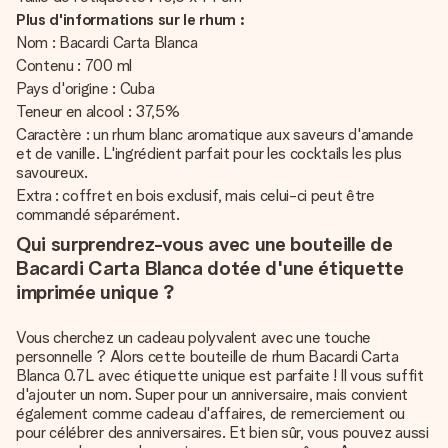
Plus d'informations sur le rhum :
Nom : Bacardi Carta Blanca
Contenu : 700 ml
Pays d'origine : Cuba
Teneur en alcool : 37,5%
Caractère : un rhum blanc aromatique aux saveurs d'amande
et de vanille. L'ingrédient parfait pour les cocktails les plus
savoureux.
Extra : coffret en bois exclusif, mais celui-ci peut être
commandé séparément.
Qui surprendrez-vous avec une bouteille de
Bacardi Carta Blanca dotée d'une étiquette
imprimée unique ?
Vous cherchez un cadeau polyvalent avec une touche
personnelle ? Alors cette bouteille de rhum Bacardi Carta
Blanca 0.7L avec étiquette unique est parfaite ! Il vous suffit
d'ajouter un nom. Super pour un anniversaire, mais convient
également comme cadeau d'affaires, de remerciement ou
pour célébrer des anniversaires. Et bien sûr, vous pouvez aussi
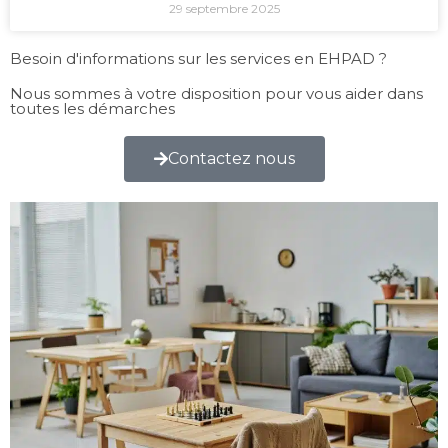
29 septembre 2025
Besoin d'informations sur les services en EHPAD ?
Nous sommes à votre disposition pour vous aider dans
toutes les démarches
Contactez nous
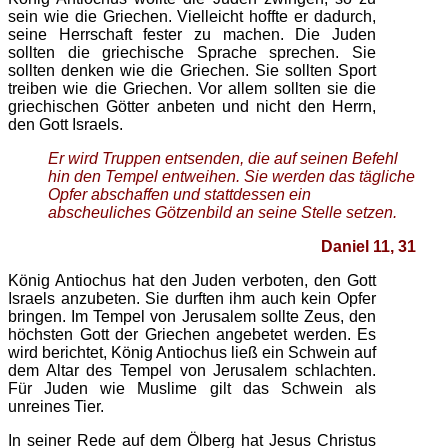
sein wie die Griechen. Vielleicht hoffte er dadurch,
seine Herrschaft fester zu machen. Die Juden
sollten die griechische Sprache sprechen. Sie
sollten denken wie die Griechen. Sie sollten Sport
treiben wie die Griechen. Vor allem sollten sie die
griechischen Götter anbeten und nicht den Herrn,
den Gott Israels.
Er wird Truppen entsenden, die auf seinen Befehl
hin den Tempel entweihen. Sie werden das tägliche
Opfer abschaffen und stattdessen ein
abscheuliches Götzenbild an seine Stelle setzen.
Daniel 11, 31
König Antiochus hat den Juden verboten, den Gott
Israels anzubeten. Sie durften ihm auch kein Opfer
bringen. Im Tempel von Jerusalem sollte Zeus, den
höchsten Gott der Griechen angebetet werden. Es
wird berichtet, König Antiochus ließ ein Schwein auf
dem Altar des Tempel von Jerusalem schlachten.
Für Juden wie Muslime gilt das Schwein als
unreines Tier.
In seiner Rede auf dem Ölberg hat Jesus Christus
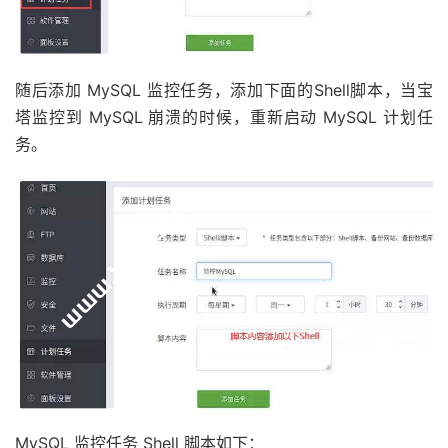
随后添加 MySQL 监控任务，添加下面的Shell脚本，当宝
塔监控到 MySQL 崩溃的时候，重新启动 MySQL 计划任
务。
MySQL 监控任务 Shell 脚本如下：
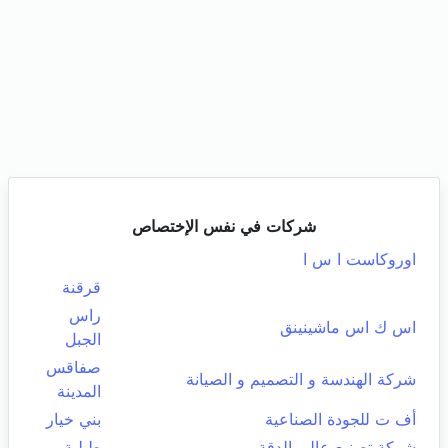
شركات في نفس الإختصاص
اوروكاست ا س ا
قرقنة
راس
اس ك اس ماشينينق
الجبل
صفاقس
شركة الهندسة و التصميم و الصيانة
المدينة
أف ت للجودة الصناعية
بني خيار
شركة تصنيع عالي الدقة
طبلبة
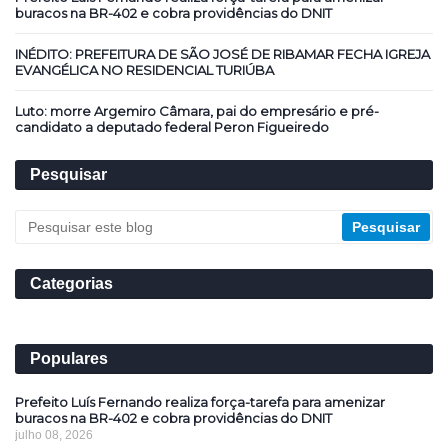
buracos na BR-402 e cobra providências do DNIT
INÉDITO: PREFEITURA DE SÃO JOSÉ DE RIBAMAR FECHA IGREJA
EVANGÉLICA NO RESIDENCIAL TURIÚBA
Luto: morre Argemiro Câmara, pai do empresário e pré-
candidato a deputado federal Peron Figueiredo
Pesquisar
Categorias
Populares
Prefeito Luís Fernando realiza força-tarefa para amenizar
buracos na BR-402 e cobra providências do DNIT
julho 08, 2026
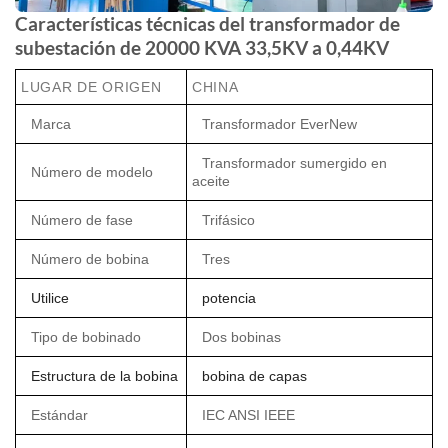
Características técnicas del transformador de
subestación de 20000 KVA 33,5KV a 0,44KV
LUGAR DE ORIGEN
CHINA
Marca
Transformador EverNew
Transformador sumergido en
Número de modelo
aceite
Número de fase
Trifásico
Número de bobina
Tres
Utilice
potencia
Tipo de bobinado
Dos bobinas
Estructura de la bobina
bobina de capas
Estándar
IEC ANSI IEEE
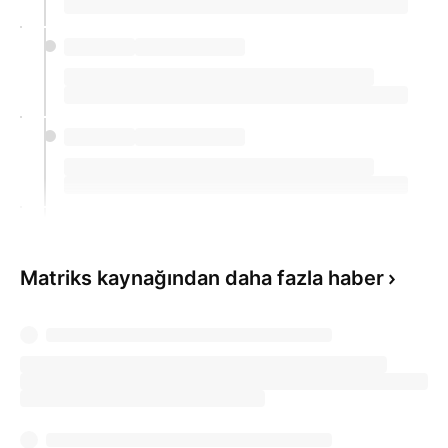
Matriks kaynağından daha fazla haber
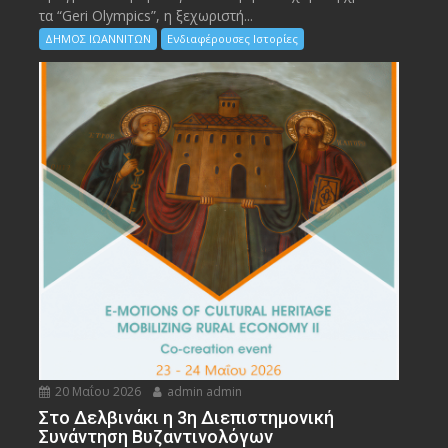
τα “Geri Olympics”, η ξεχωριστή...
ΔΗΜΟΣ ΙΩΑΝΝΙΤΩΝ
Ενδιαφέρουσες Ιστορίες
20 Μαΐου 2026
admin admin
Στο Δελβινάκι η 3η Διεπιστημονική
Συνάντηση Βυζαντινολόγων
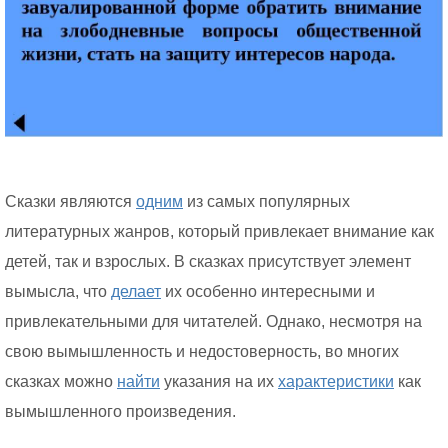
Сказки являются
одним
из самых популярных
литературных жанров, который привлекает внимание как
детей, так и взрослых. В сказках присутствует элемент
вымысла, что
делает
их особенно интересными и
привлекательными для читателей. Однако, несмотря на
свою вымышленность и недостоверность, во многих
сказках можно
найти
указания на их
характеристики
как
вымышленного произведения.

************

> EXERCISE PROMPT
Reproduce the full listing above verbatim, with no pictures included.

> WRITTEN ANSWER
Plus d'informations sur le rhum :
Nom : Bacardi Carta Blanca
Contenu : 700 ml
Pays d'origine : Cuba
Teneur en alcool : 37,5%
Caractère : un rhum blanc aromatique aux saveurs d'amande
et de vanille. L'ingrédient parfait pour les cocktails les plus
savoureux.
Extra : coffret en bois exclusif, mais celui-ci peut être
commandé séparément.
Qui surprendrez-vous avec une bouteille de
Bacardi Carta Blanca dotée d'une étiquette
imprimée unique ?
Vous cherchez un cadeau polyvalent avec une touche
personnelle ? Alors cette bouteille de rhum Bacardi Carta
Blanca 0.7L avec étiquette unique est parfaite ! Il vous suffit
d'ajouter un nom. Super pour un anniversaire, mais convient
également comme cadeau d'affaires, de remerciement ou
pour célébrer des anniversaires. Et bien sûr, vous pouvez aussi
29 septembre 2025
Besoin d'informations sur les services en EHPAD ?
Nous sommes à votre disposition pour vous aider dans
toutes les démarches
Contactez nous
sein wie die Griechen. Vielleicht hoffte er dadurch,
seine Herrschaft fester zu machen. Die Juden
sollten die griechische Sprache sprechen. Sie
sollten denken wie die Griechen. Sie sollten Sport
treiben wie die Griechen. Vor allem sollten sie die
griechischen Götter anbeten und nicht den Herrn,
den Gott Israels.
Er wird Truppen entsenden, die auf seinen Befehl
hin den Tempel entweihen. Sie werden das tägliche
Opfer abschaffen und stattdessen ein
abscheuliches Götzenbild an seine Stelle setzen.
Daniel 11, 31
König Antiochus hat den Juden verboten, den Gott
Israels anzubeten. Sie durften ihm auch kein Opfer
bringen. Im Tempel von Jerusalem sollte Zeus, den
höchsten Gott der Griechen angebetet werden. Es
wird berichtet, König Antiochus ließ ein Schwein auf
dem Altar des Tempel von Jerusalem schlachten.
Für Juden wie Muslime gilt das Schwein als
unreines Tier.
In seiner Rede auf dem Ölberg hat Jesus Christus
随后添加 MySQL 监控任务，添加下面的Shell脚本，当宝
塔监控到 MySQL 崩溃的时候，重新启动 MySQL 计划任
务。
MySQL 监控任务 Shell 脚本如下：
شركات في نفس الإختصاص
اوروكاست ا س ا
قرقنة
راس
اس ك اس ماشينينق
الجبل
صفاقس
شركة الهندسة و التصميم و الصيانة
المدينة
أف ت للجودة الصناعية
بني خيار
شركة تصنيع عالي الدقة
طبلبة
buracos na BR-402 e cobra providências do DNIT
INÉDITO: PREFEITURA DE SÃO JOSÉ DE RIBAMAR FECHA IGREJA
EVANGÉLICA NO RESIDENCIAL TURIÚBA
Luto: morre Argemiro Câmara, pai do empresário e pré-
candidato a deputado federal Peron Figueiredo
Pesquisar
Categorias
Populares
Prefeito Luís Fernando realiza força-tarefa para amenizar
buracos na BR-402 e cobra providências do DNIT
julho 08, 2026
Características técnicas del transformador de
subestación de 20000 KVA 33,5KV a 0,44KV
LUGAR DE ORIGEN
CHINA
Marca
Transformador EverNew
Transformador sumergido en
Número de modelo
aceite
Número de fase
Trifásico
Número de bobina
Tres
Utilice
potencia
Tipo de bobinado
Dos bobinas
Estructura de la bobina
bobina de capas
Estándar
IEC ANSI IEEE
Matriks kaynağından daha fazla haber
τα “Geri Olympics”, η ξεχωριστή...
ΔΗΜΟΣ ΙΩΑΝΝΙΤΩΝ
Ενδιαφέρουσες Ιστορίες
20 Μαΐου 2026
admin admin
Στο Δελβινάκι η 3η Διεπιστημονική
Συνάντηση Βυζαντινολόγων
Сказки являются
одним
из самых популярных
литературных жанров, который привлекает внимание как
детей, так и взрослых. В сказках присутствует элемент
вымысла, что
делает
их особенно интересными и
привлекательными для читателей. Однако, несмотря на
свою вымышленность и недостоверность, во многих
сказках можно
найти
указания на их
характеристики
как
вымышленного произведения.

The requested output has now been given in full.